Technical News from The Portland Group
Targeting AVX-Enabled Processors Using PGI Compilers and Tools
Vectorization for x64 processors is used to identify and transform loops to take advantage of packed SSE instructions, which are wide operations on data from multiple iterations of a loop. PGI produced the first x86/SSE automatic vectorizing compiler in 1999. At that time, Intel was providing and promoting a set of SSE intrinsics. Today, there are nine different header files of intrinsics in the latest Intel compiler distribution, covering each generation of hardware updates going back to the MMX days. In total, they define 781 different routines. Unlike these intrinsics, vectorization is a technology which provides both code and performance portability.
This article explores the new 256-bit SIMD AVX instructions available in the latest CPUs coming from Intel and AMD. AVX is the successor to 128-bit SIMD SSE instructions in previous generation processors. Using automatic vectorization of loops you can migrate to using AVX instructions through a simple re-compile, rather than a re-write of explicitly coded intrinsics.
The VEX Prefix
AMD and Intel are releasing new microprocessors in 2011 with extended AVX support. Both new processor architectures, the Sandy Bridge from Intel and the Bulldozer from AMD, support the new instruction encoding format called VEX. This instruction prefix allows a set of extensions to the traditional x86 instruction set architecture (ISA) that enable most of the new chip features that are important to compiler designers, library developers, and applications experts who are interested in optimizing performance at the micro-architecture level.
The VEX prefix enables three and four operand syntax. As we will explain later, even if your code does not take advantage of the wider SIMD floating point units, you still possibly can see performance gains due to the flexibility of these new operations.
Traditional x86 instructions contain two operands. One operand usually plays the role of both a source and destination, thus the instruction is destructive to one of the operands. As an example, suppose you need to keep two inputs x and y in regisnters xmm0 and xmm1, while adding x+y. Prior to VEX, the compiler would generate assembly code that looks like this:
movsd %xmm1, %xmm2 addsd %xmm0, %xmm2
With VEX enablement, the compiler generates only one instruction:
vaddsd %xmm0, %xmm1, %xmm2
256-bit SIMD Support
Probably the most anticipated feature of the new chips for scientists and engineers is the doubling of the SIMD vector width and the width of the floating point pipeline. The new floating point units from both AMD and Intel are now capable of performing four double precision floating-point multiplies and four double precision floating-point adds every cycle. For single precision data, these numbers double.

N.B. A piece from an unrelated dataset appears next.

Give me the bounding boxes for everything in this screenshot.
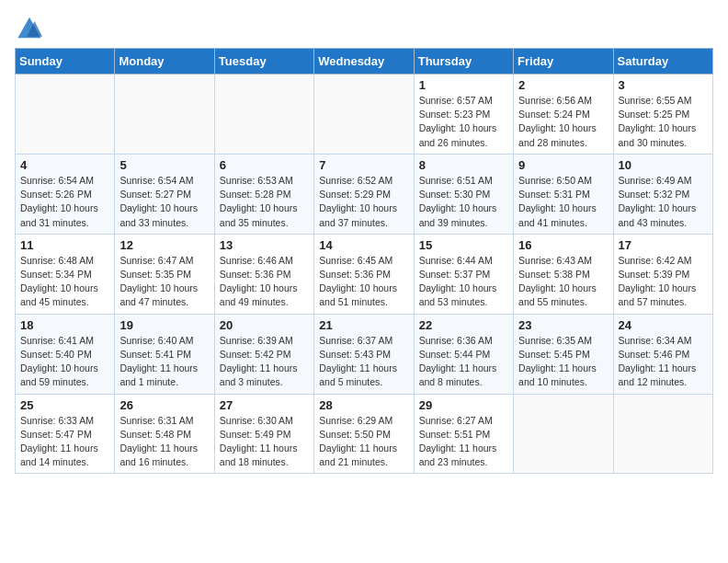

In rough terms, depending on the clock frequency, tuned libraries such as MKL from Intel and ACML from AMD could see 20 or more GFlops/core for double precision routines such as dgemm, and 40 or more GFlops/core for single precision routines.
To accommodate the wider SIMD vectors, a new set of registers have been introduced. The new ymm registers overlay the current SSE xmm registers that were introduced with the Pentium III. Instructions operating on the ymm registers are enabled by the VEX prefix. Diagram 1 shows how they are mapped onto the existing hardware.
A complicating factor for compiler designers is that the new instructions available for manipulating ymm registers are somewhat limited. The 256-bit SIMD units are more or less divided into two separate lanes of 128-bits each. There are only four instructions which can move data across lane boundaries, and three of the four only operate on 128-bit chunks:
To illustrate potential complexity, consider the following simple Fortran subroutine:
subroutine sum5(a, c, n) real*8 a(n+4), c(n) do i = 1, n c(i)=a(i)+a(i+1)+a(i+2)*2.d0+a(i+3)+a(i+4) end do end
Compiling this for execution on a second generation x64 processor yields this CCFF message:
sum5: 3, 2 loop-carried redundant expressions removed with 2 operations and 4 arrays Generated 4 alternate versions of the loop Generated vector sse code for the loop Generated a prefetch instruction for the loop
Using loop redundancy elimination (LRE) optimization, the compiler finds redundant expressions in the intermediate sums and carries those around to the next iteration. When using xmm registers, the generated code for this loop requires one shuffle, but then produces two results for every three packed add operations.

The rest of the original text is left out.